Question. In the given parallelogram ABCD, two points P and Q are taken on the diagonal BD such that DP = BQ. Show that :
(i) ΔAPD ≅ ΔCQB
(ii) ΔAQB ≅ ΔCPD
(iii) APCQ is a parallelogram A
Ans. (i) In ΔAPD and ΔCQB
AD = BC (Opp. sides of a parallelogram)
PD = QB (Given)
∠ADP = ∠CBQ (Alt. Angles)
So, ΔAPD ≅ ΔCQB (SAS Rule)
or, AP = CQ, DP = BQ (c.p.c.t.)
(ii) In ΔAQB and ΔCPD
AB = DC (opp. sides of parallelogram)
BQ = DP (proved above)
and ∠ABQ = ∠PDC (Alt. angles)
∴ ΔAQB ≅ ΔCPD or, AQ = CP (c.p.c.t.)
(iii) In quad. APCQ,
AP = CQ and AQ = CP (Proved above)
∴ APCQ is a ||gm Hence Proved.
Question. PQRS is a quadrilateral with SQ as one of its diagonals. If SR = PQ = 4 cm, SQ = 5 cm and SQ is perpendicular to both SR and PQ, show that ar (ΔPSQ) = ar (ΔSRQ).
Ans.
In ΔPSQ and ΔRQS,
PQ = SR (Each 4 cm)
SQ = SQ (common)
∠SQP =∠QSR (Each 90°, given)
∴ ΔPSQ ≅ ΔRQS by SAS rule.
Thus, ar(ΔPSQ) = ar(ΔSRQ) [Areas of congruent figures are equal.] Hence Proved
Question. ABCD is a quadrilateral in which P, Q, R and S are the mid-points of the sides AB, BC, CD and DA respectively. Show that PQRS is a parallelogram.
Ans. Join diagonal AC.
In ΔADC,
S is the mid-point of AD.
R is the mid-point of DC.
∴ SR || AC
and SR = 1/2 AC (By mid-point theorem) …(i)
Similarly in ΔBAC,
PQ || AC
and PQ = 1/2 AC …(ii)
From (i) and (ii),
SR || PQ
and SR = PQ
∴ PQRS is a parallelogram. Hence Proved
Question. ABCD is a parallelogram. If E is mid-point of BC and AE is the bisector of ∠A, prove that AB = 1/2 AD.

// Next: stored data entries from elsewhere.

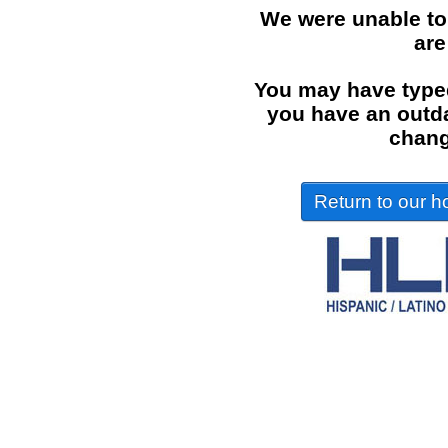
We were unable to
are
You may have typed
you have an outdat
chang
Return to our ho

Ans. Here, ∠1 = ∠2 (AE is the angle bisector)
But, ∠1 = ∠3 (alternate angles as AD || BC)
⇒ ∠3 = ∠2
Hence, BE = AB (Sides opposite to equal angles)
But, BE = 1/2 BC (E is the mid-point of BC)
∴ AB = 1/2 BC
Also, BC = AD (opposite sides of a parallelogram)
∴ AB = 1/2 AD. Proved.
Question. PQRS is a parallelogram and PL and RM are perpendiculars drawn from the vertices P and R of the parallelogram on diagonal SQ. Show that
(i) ΔPQL ≅ ΔRMS (ii) PL = RM
Ans. (i) In ΔRSM and ΔPQL,
∠RSM = ∠PQL (Alternate interior angles)
∠M = ∠L (90° each)
SR = PQ (Parallel sides of parallelogram are equal)
By AAS, ΔRSM ≅ ΔPQL
(ii) PL = RM (c.p.c.t.)
Hence Proved.
Question. In a parallelogram, show that the angle bisectors of two adjacent angles intersect at right angle.
Ans. ∠ADC + ∠BCD = 180°
or, 1/2 ∠ADC + 1/2 ∠BCD = 90°
or ∠1 + ∠2 = 90°
In ΔODC,
∠1 + ∠2 + ∠DOC = 180°
∴ ∠DOC = 90°
Question. D, E and F are the mid-points of sides PQ, QR and RP respectively of an equilateral ΔPQR. Show that ΔDEF is also an equilateral triangle.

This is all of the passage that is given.